▶ **Work instructions**
The required output is the line containing "8(495)850-42-50" through the final line of the material below, printed exactly, with no other lines.

▶ **Records for this exercise**
>>>
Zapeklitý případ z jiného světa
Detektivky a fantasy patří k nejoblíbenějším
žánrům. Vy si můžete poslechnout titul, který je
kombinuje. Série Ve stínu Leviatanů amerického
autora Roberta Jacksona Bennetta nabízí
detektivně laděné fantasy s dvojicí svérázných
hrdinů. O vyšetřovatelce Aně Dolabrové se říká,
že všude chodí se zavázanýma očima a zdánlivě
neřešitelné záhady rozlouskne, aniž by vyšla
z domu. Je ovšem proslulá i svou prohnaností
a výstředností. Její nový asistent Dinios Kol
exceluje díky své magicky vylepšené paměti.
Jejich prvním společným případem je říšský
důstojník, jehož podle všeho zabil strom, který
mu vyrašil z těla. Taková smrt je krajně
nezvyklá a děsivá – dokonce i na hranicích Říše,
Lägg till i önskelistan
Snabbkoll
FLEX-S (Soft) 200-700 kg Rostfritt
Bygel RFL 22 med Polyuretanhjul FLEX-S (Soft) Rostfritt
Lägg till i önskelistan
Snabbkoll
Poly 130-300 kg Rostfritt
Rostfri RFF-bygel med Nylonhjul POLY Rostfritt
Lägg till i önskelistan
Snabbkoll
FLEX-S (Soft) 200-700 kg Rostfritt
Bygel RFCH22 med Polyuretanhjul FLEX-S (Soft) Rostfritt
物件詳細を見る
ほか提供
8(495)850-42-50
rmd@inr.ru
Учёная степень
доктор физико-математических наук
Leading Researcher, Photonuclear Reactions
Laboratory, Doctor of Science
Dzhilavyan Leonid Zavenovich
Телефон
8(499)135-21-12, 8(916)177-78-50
<<<
▶ **Solution to this exercise**
8(495)850-42-50
rmd@inr.ru
Учёная степень
доктор физико-математических наук
Leading Researcher, Photonuclear Reactions
Laboratory, Doctor of Science
Dzhilavyan Leonid Zavenovich
Телефон
8(499)135-21-12, 8(916)177-78-50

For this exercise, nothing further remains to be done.